The 2020 election saw 76.04% of 116,077 registered county voters, which shattered previous turnout records. Jaqua said the county now has 120,220 voters and adding 100 more each day.

She said the elections office will have more staffers because “it will require more steps” for voters who might “walk away” not knowing what to do. 

Jaqua said it will require more room at the elections office to house the scanners and the special thermal paper they require.

“It will take about 350,000 sheets of paper just for the 2022 primaries and runoffs,” she estimated. “The scanners are huge and that paper is more expensive to purchase and store.”

 

First tests

“We always encourage people to be engaged in the elections process,” County Judge Sherman Krause said. “We’ve had a change in the way we cast the ballots, with the paper component, and this open house will give people the opportunity to become familiar with it before next year’s elections come up.”

Voters will have the first chance to use the new format Nov. 2 for the state’s constitutional amendment election and a number of local elections.

The New Braunfels and Comal independent school districts are expected to stage bond elections, with Comal ISD also looking at holding a voter-approval tax rate election.

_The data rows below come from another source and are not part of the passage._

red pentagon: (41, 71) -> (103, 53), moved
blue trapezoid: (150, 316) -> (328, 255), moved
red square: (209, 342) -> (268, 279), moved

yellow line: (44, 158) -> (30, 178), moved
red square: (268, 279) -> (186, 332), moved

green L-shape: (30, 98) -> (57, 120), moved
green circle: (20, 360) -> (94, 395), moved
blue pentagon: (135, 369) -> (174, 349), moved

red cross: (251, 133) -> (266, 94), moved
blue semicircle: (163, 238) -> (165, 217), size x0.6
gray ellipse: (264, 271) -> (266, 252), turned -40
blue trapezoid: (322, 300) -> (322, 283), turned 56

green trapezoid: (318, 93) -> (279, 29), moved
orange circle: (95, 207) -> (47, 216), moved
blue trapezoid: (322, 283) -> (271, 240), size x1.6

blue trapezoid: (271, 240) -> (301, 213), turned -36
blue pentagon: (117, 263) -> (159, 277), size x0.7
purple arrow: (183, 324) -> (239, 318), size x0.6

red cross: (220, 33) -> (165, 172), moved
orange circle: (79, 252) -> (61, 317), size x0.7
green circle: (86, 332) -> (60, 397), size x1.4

Emergency Services District No. 7 seeks to ratify a sales and use tax and the city of Schertz is also holding an election.

“There are four entities that are asking for new for elections in November, and there could be as many as seven,” Jaqua said.

 

For the record

While the new setup will be closer to providing a voter-verified paper record of votes cast, it will not offer voters receipts of how they voted.

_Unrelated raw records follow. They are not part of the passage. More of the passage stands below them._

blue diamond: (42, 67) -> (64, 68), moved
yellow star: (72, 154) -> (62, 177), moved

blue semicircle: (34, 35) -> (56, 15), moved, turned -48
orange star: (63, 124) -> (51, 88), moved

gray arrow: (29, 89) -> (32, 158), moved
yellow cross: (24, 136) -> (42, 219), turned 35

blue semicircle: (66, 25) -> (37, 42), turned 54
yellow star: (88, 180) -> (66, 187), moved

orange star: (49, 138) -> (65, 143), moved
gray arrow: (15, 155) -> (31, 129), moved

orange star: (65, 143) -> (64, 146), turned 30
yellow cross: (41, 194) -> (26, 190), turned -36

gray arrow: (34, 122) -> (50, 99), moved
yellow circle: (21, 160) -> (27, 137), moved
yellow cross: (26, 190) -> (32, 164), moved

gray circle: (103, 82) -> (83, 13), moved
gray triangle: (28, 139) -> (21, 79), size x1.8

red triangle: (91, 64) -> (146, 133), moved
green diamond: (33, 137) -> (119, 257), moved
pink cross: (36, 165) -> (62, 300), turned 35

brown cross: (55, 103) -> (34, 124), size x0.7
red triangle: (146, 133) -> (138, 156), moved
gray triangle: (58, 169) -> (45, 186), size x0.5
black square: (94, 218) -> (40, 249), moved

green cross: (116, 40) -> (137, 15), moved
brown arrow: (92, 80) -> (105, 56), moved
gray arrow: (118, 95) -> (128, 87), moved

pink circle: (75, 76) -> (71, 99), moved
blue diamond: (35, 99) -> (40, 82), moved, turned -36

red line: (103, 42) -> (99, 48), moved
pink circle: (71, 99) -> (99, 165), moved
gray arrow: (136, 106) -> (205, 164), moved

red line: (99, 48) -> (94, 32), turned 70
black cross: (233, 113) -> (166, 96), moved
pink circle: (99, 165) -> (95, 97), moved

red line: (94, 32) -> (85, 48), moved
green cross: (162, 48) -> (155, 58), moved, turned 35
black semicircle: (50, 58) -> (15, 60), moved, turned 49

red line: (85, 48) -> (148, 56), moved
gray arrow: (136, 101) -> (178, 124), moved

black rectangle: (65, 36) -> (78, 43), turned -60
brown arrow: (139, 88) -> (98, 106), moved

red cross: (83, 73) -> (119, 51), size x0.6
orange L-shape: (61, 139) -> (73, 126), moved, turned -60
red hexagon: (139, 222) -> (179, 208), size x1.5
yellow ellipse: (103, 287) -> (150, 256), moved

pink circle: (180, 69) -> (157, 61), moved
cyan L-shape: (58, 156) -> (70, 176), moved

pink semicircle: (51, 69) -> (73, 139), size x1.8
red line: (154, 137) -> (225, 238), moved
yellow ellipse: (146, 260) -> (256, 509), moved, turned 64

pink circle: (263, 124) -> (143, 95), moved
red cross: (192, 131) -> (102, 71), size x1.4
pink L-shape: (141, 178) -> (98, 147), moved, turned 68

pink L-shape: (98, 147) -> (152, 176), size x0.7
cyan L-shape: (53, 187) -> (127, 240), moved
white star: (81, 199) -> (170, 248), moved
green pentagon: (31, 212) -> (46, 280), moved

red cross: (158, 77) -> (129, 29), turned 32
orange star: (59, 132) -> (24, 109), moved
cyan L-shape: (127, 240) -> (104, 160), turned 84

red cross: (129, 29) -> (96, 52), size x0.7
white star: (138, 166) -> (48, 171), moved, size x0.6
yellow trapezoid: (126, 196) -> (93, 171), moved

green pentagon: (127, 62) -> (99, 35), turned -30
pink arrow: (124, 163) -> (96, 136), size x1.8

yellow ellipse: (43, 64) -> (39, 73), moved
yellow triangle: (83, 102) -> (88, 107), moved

“To make a comparison: Can you imagine using an ATM and then having no way to check if the bank recorded your transaction correctly? No receipt, no statement, no record whatsoever?” asked Gloria Meehan, the former county Democratic chair, after the county upgraded voting in 2018. “This is exactly the kind of ‘direct recording electronic voting device’ (DRE) we’ve used here in Comal County in the past several election cycles … and we’re getting the same.”

Jaqua said the Hart system touch screen results are scanned and recorded onto paper, where ballots with voting mistakes cannot be altered with a pen or pencil. 

“We give (the voter) a paper ballot to put into the printer and then it comes out,” Jaqua said. “They can review what they’ve done and if they see something wrong, they can state to the elections official that they want to redo their ballot. There cannot be a receipt because it’s against federal law to record how you voted.”

The League of Women Voters of the Comal Area is supporting the open house, which on Thursday will be decorated with its “2021 Your Vote Is For Me” poster contest winners.

“The LWV-Comal Area enthusiastically supports the Comal County Elections Office request to add the paper ballot component to the county voting equipment,” it said. “This addition of a voter-verified paper audit trail in election equipment can help detect and prevent cybersecurity breaches, creates an easily audited record and increases voter confidence in the electoral process. 

“We appreciate this open house, which will give voters an opportunity to become familiar with the equipment before encountering it at the polls. It empowers and educates voters.”